__Dataset entries__:
____________________

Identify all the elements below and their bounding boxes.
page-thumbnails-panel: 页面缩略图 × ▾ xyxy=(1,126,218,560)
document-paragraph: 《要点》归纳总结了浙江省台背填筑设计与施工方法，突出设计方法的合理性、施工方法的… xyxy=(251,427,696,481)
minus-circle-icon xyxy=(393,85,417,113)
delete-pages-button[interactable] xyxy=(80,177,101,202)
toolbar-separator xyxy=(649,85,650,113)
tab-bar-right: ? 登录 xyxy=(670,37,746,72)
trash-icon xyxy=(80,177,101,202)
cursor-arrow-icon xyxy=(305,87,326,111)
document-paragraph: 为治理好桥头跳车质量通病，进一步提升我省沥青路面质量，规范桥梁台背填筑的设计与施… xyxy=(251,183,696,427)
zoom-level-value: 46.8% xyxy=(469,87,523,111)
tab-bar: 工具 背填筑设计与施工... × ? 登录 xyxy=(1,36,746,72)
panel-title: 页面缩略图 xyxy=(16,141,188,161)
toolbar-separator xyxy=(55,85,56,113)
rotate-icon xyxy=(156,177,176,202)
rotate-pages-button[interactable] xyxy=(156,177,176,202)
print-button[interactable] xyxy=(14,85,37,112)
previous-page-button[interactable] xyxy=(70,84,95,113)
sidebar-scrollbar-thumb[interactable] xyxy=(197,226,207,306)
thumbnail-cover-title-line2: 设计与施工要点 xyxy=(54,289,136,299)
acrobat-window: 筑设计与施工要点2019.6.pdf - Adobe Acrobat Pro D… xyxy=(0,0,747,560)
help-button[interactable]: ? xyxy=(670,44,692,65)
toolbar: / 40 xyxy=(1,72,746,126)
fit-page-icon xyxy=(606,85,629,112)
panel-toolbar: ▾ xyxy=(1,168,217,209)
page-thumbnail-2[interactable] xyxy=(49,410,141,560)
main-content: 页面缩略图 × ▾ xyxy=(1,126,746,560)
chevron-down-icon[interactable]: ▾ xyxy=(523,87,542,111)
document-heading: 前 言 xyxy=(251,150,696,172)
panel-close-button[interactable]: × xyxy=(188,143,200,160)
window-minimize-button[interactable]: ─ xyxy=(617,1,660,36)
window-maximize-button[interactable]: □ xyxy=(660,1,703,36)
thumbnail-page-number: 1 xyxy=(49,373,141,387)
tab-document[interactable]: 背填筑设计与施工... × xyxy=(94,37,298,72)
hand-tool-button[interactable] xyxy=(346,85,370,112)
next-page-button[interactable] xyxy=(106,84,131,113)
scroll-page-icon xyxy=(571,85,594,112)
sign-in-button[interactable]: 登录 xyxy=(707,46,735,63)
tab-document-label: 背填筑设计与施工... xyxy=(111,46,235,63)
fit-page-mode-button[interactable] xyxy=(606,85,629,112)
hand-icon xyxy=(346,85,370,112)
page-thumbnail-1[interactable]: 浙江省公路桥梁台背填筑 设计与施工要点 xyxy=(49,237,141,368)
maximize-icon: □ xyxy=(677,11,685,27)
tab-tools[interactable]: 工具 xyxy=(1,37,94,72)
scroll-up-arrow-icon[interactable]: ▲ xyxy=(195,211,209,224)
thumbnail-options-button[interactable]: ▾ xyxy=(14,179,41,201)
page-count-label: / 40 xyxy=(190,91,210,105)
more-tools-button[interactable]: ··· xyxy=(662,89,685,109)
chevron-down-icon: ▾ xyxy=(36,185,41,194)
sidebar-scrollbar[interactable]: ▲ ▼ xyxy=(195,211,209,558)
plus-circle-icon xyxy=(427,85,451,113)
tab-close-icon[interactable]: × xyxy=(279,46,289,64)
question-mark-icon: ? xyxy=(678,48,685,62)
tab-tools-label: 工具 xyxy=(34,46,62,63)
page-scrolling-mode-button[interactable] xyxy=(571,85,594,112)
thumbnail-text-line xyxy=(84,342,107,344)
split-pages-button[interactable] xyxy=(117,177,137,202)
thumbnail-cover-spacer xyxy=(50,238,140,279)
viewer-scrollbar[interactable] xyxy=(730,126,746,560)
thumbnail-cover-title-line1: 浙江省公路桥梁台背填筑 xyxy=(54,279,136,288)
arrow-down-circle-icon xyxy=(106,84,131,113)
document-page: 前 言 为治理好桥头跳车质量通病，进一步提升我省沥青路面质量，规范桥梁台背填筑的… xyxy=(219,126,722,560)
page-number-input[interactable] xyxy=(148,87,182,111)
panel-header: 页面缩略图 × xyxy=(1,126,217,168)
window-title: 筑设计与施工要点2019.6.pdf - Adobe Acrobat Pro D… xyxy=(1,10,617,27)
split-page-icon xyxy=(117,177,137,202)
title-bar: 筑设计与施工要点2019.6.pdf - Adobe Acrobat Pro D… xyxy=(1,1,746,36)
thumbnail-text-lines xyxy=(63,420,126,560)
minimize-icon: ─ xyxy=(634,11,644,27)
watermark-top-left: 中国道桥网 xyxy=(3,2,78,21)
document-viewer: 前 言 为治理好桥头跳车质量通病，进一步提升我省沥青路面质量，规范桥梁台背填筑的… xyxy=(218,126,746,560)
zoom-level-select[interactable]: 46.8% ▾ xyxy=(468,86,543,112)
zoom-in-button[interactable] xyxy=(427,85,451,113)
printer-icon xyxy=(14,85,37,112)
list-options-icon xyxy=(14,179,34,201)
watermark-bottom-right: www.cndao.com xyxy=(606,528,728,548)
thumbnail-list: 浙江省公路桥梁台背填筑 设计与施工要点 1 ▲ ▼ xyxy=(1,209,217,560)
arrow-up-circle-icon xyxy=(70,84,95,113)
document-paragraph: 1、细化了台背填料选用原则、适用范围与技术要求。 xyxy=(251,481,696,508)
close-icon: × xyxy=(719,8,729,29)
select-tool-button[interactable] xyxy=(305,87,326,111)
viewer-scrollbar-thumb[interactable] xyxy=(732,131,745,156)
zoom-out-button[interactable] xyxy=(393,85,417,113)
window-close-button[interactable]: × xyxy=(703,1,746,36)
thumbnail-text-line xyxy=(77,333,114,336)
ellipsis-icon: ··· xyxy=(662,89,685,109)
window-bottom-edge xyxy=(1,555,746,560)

____________________

__Work item__: From the entries, report each line that includes the word "watermark".

__Expected answer__:
watermark-top-left: 中国道桥网 xyxy=(3,2,78,21)
watermark-bottom-right: www.cndao.com xyxy=(606,528,728,548)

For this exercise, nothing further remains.